Justin's language processor series : Reuseable Lexer and TokenEnumerator
Yesterday I mentioned the series of articles which Justin has been writing on language processing. This series has really opened my eyes to a few techniques which will improve several of my parsing techniques and provide me with the ability to produce high-performance language parsers in a shorter period of time.
Firstly, Justin introduced a basic lexer which will tokenize a source input into a fairly generic array of tokens. He then implemented several enumerator classes to read through a token stream and return application specific, typed tokens. Moving forward these 2 objects will be the staple items of all my future language processors; the lexer probably wouldn't change much and the enumerator would only require a minor alteration to the kinds of typed tokens which it returns.
By the time you get to writing a parser you already have all of the common functions for reading and moving through input stored away in these 2 classes allowing you to focus on implementing the grammar parsing and state transition algorithms without having to bother with the plumbing. The added bonus is that, while the common plumbing functionality - such as ReadNextChar(), IsSpecialChar() and IsEndOfStream() - are monotonous they are undoubtedly a potential source of errors; having common classes to carry forward (the lexer and enumerator classes) means that future parsers are working atop tested code, thus eliminating those silly errors - such as "out by one's" and stuff.
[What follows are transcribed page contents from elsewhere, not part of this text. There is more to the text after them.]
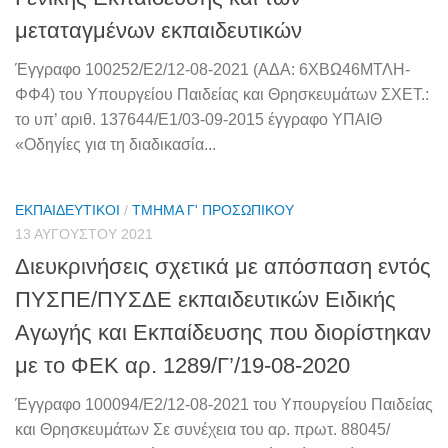
μεταταγμένων εκπαιδευτικών
Έγγραφο 100252/E2/12-08-2021 (ΑΔΑ: 6ΧΒΩ46ΜΤΛΗ-
ΦΦ4) του Υπουργείου Παιδείας και Θρησκευμάτων ΣΧΕΤ.:
το υπ’ αριθ. 137644/Ε1/03-09-2015 έγγραφο ΥΠΑΙΘ
«Οδηγίες για τη διαδικασία...
ΕΚΠΑΙΔΕΥΤΙΚΟΊ
/
ΤΜΉΜΑ Γ' ΠΡΟΣΩΠΙΚΟΎ
13 ΑΥΓΟΎΣΤΟΥ 2021
Διευκρινήσεις σχετικά με απόσπαση εντός
ΠΥΣΠΕ/ΠΥΣΔΕ εκπαιδευτικών Ειδικής
Αγωγής και Εκπαίδευσης που διορίστηκαν
με το ΦΕΚ αρ. 1289/Γ’/19-08-2020
Έγγραφο 100094/E2/12-08-2021 του Υπουργείου Παιδείας
και Θρησκευμάτων Σε συνέχεια του αρ. πρωτ. 88045/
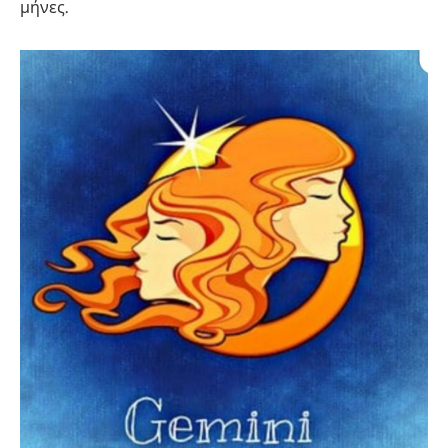
μήνες.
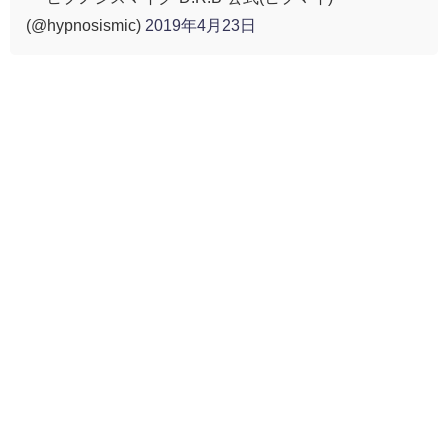
(@hypnosismic)
2019年4月23日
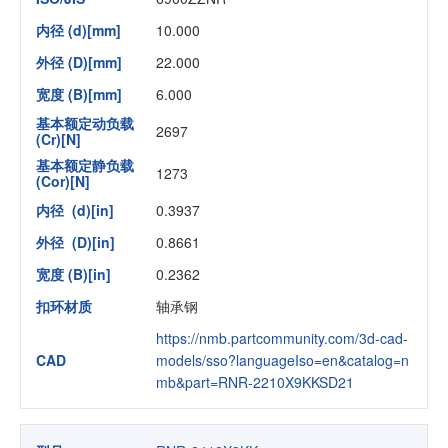
内径 (d)[mm]
10.000
外径 (D)[mm]
22.000
宽度 (B)[mm]
6.000
基本额定动负载
2697
(Cr)[N]
基本额定静负载
1273
(Cor)[N]
内径 (d)[in]
0.3937
外径 (D)[in]
0.8661
宽度 (B)[in]
0.2362
扣环材质
轴承钢
https://nmb.partcommunity.com/3d-cad-
CAD
models/sso?languageIso=en&catalog=n
mb&part=RNR-2210X9KKSD21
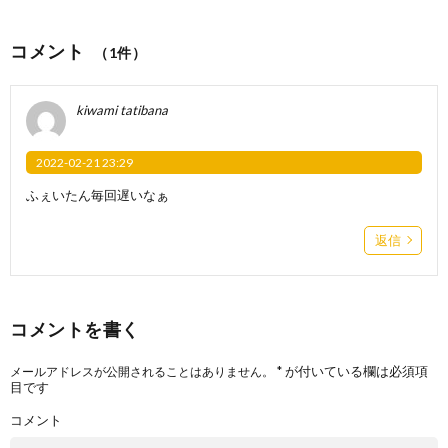
コメント
（1件）
kiwami tatibana
2022-02-21 23:29
ふぇいたん毎回遅いなぁ
返信
コメントを書く
*
が付いている欄は必須項
メールアドレスが公開されることはありません。
目です
コメント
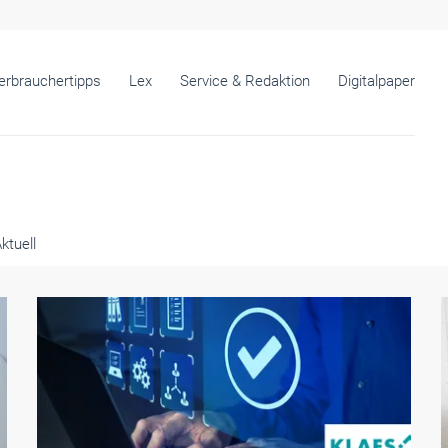
erbrauchertipps
Lex
Service & Redaktion
Digitalpaper
ktuell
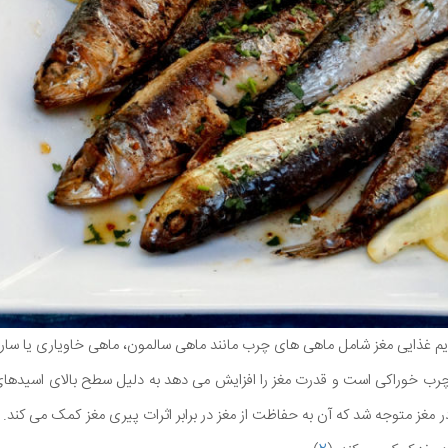
رژیم غذایی مغز شامل ماهی های چرب مانند ماهی سالمون، ماهی خاویاری یا سا
20 در مورد اثرات امگا 3 در مغز متوجه شد که آن به حفاظت از مغز در برابر اثرات پیری مغز کمک 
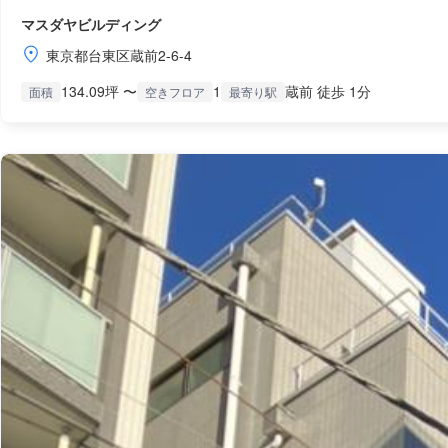
マスダヤビルディング
東京都台東区蔵前2-6-4
134.09坪 〜
1
蔵前 徒歩 1分
面積
空きフロア
最寄り駅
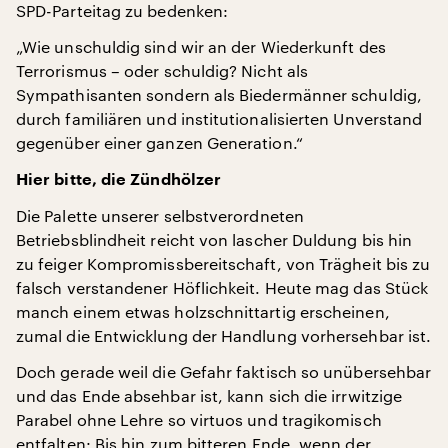
SPD-Parteitag zu bedenken:
„Wie unschuldig sind wir an der Wiederkunft des
Terrorismus – oder schuldig? Nicht als
Sympathisanten sondern als Biedermänner schuldig,
durch familiären und institutionalisierten Unverstand
gegenüber einer ganzen Generation.“
Hier bitte, die Zündhölzer
Die Palette unserer selbstverordneten
Betriebsblindheit reicht von lascher Duldung bis hin
zu feiger Kompromissbereitschaft, von Trägheit bis zu
falsch verstandener Höflichkeit. Heute mag das Stück
manch einem etwas holzschnittartig erscheinen,
zumal die Entwicklung der Handlung vorhersehbar ist.
Doch gerade weil die Gefahr faktisch so unübersehbar
und das Ende absehbar ist, kann sich die irrwitzige
Parabel ohne Lehre so virtuos und tragikomisch
entfalten: Bis hin zum bitteren Ende, wenn der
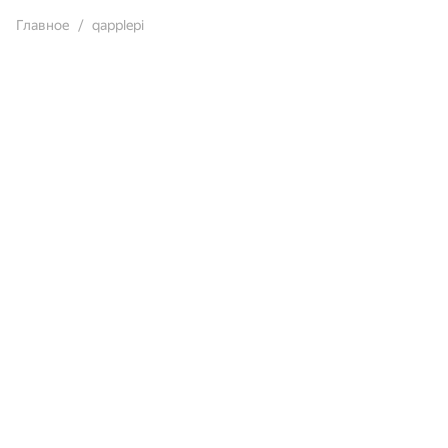
Главное
qapplepi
My key learnings to this point have been:
- Lexing into tokens simplifies the amount of parsing logic
- Implementing the enumerator pattern is an elegant way of reading through an input stream
- Separating the functions of language processing can improve performance, re-use, maintainability and performance
I'm still working through some of the more recent articles which deal with state transition graphs, state machine algorithms and recursive descent, top down parsing. I'll post another summary about the learnings and cool features of this stuff when I've covered it well enough.